Ilda Alicia Lombardo es una vecina de 37 años, madre de tres hijos

La situación se agravó en las últimas semanas. Según contó, presentó su receta el 17 de octubre y desde entonces permaneció sin el medicamento principal, lo que deterioró su estado. “Ahora llevo más de un mes y medio. Recién hoy, a la tarde (viernes), le han dicho a mi papá que llega la medicación en Mendoza. Yo estoy sin medicación. Y casi no puedo respirar”, manifestó con angustia. También se refirió a la explicación que habría recibido desde la obra social. “Se excusan en que el medicamento es muy caro”, comentó. Luego añadió lo que escucha cada vez que intenta retirar los insumos farmacéuticos. “Cuando voy a la farmacia me dicen, ¿usted sabe cuánto sale su medicación? Sale 280 mil pesos. Y yo no decidí enfermarme. Yo tengo hijos a cargo, que son menores, y tengo miedo de morirme”.

Además del fármaco de aplicación continua, denunció demoras en la provisión de las pastillas complementarias. “Ahora no tan solamente están incumpliendo con el Remodulin, que es el que yo tomo, sino también me están incumpliendo con la entrega de la Ambrisentan y Tadalafilo, que es la medicación específica para el tratamiento”, indicó. Señaló que no contar con alguno de esos componentes vuelve ineficaz el esquema terapéutico. “A mí me falta una de las dos pastillas, o la ampolla de la bomba que yo utilizo, y a mí me dejan sin respirar porque yo no puedo hacer nada”, afirmó.

Consultada sobre su vinculación con la obra social, explicó que está afiliada por un trámite vinculado al padre de sus hijos. “Yo tengo la obra social OSEP por el padre de mis hijos. Yo con él no tengo trato porque tenemos denuncias cruzadas, estoy separada de él”, comentó. Incluso recordó que en el momento de la separación pidió ser dada de baja, pero no obtuvo respuesta. Ante la necesidad de mantener los tratamientos y por poseer certificado de discapacidad, debió utilizar OSEP igualmente. “Me dijeron que la tengo que usar. Entonces, no me quedó otra”, expresó.
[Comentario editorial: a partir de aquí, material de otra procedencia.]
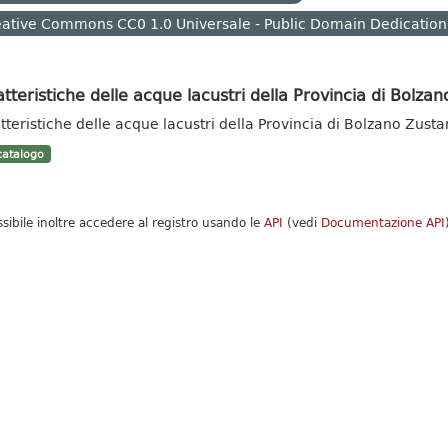
ative Commons CC0 1.0 Universale - Public Domain Dedication
tteristiche delle acque lacustri della Provincia di Bolzan
tteristiche delle acque lacustri della Provincia di Bolzano Zust
atalogo
ssibile inoltre accedere al registro usando le
API
(vedi
Documentazione API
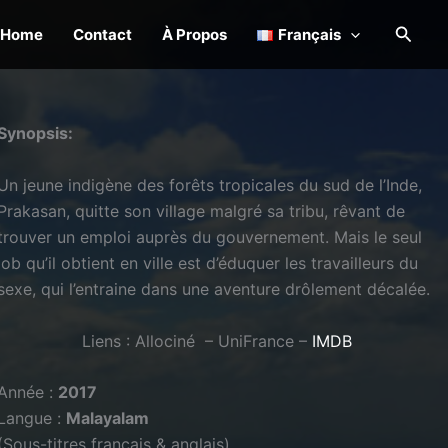
Reche
Home
Contact
À Propos
Français
Synopsis:
Un jeune indigène des forêts tropicales du sud de l’Inde,
Prakasan, quitte son village malgré sa tribu, rêvant de
trouver un emploi auprès du gouvernement. Mais le seul
job qu’il obtient en ville est d’éduquer les travailleurs du
sexe, qui l’entraine dans une aventure drôlement décalée.
Liens : Allociné – UniFrance –
IMDB
Année :
2017
Langue :
Malayalam
(Sous-titres français & anglais)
La mujer subrayó que la enfermedad tiene un curso progresivo y que cada demora impacta en su evolución. “La enfermedad que yo tengo es progresiva. No es una enfermedad que espera o algo. A mí, al tardar mis siete meses, mi enfermedad progresó”, sostuvo. Dijo también que un reciente estudio cardiológico arrojó resultados desfavorables. “Ayer por ejemplo me he hecho un cateterismo en el corazón y me salió mal. Y es producto de la tardía entrega de la medicación”, afirmó.

Sobre el estado actual de las acciones legales, reiteró que el expediente sigue avanzando. “Está todo el amparo, está en la justicia”, expresó. Recordó también la extensa demora judicial que atravesó. “Iniciamos un recurso de amparo, que por lo general tarda tres meses en salir, a mí me tardó un año y medio. Y OSEP lo apeló y ahora está en la Corte Suprema”.

Para finalizar, la paciente expresó su deseo de que la situación se resuelva de manera urgente. Agradeció la posibilidad de dar a conocer su caso y remarcó que su principal preocupación es sostener el tratamiento para poder cuidar a sus hijos.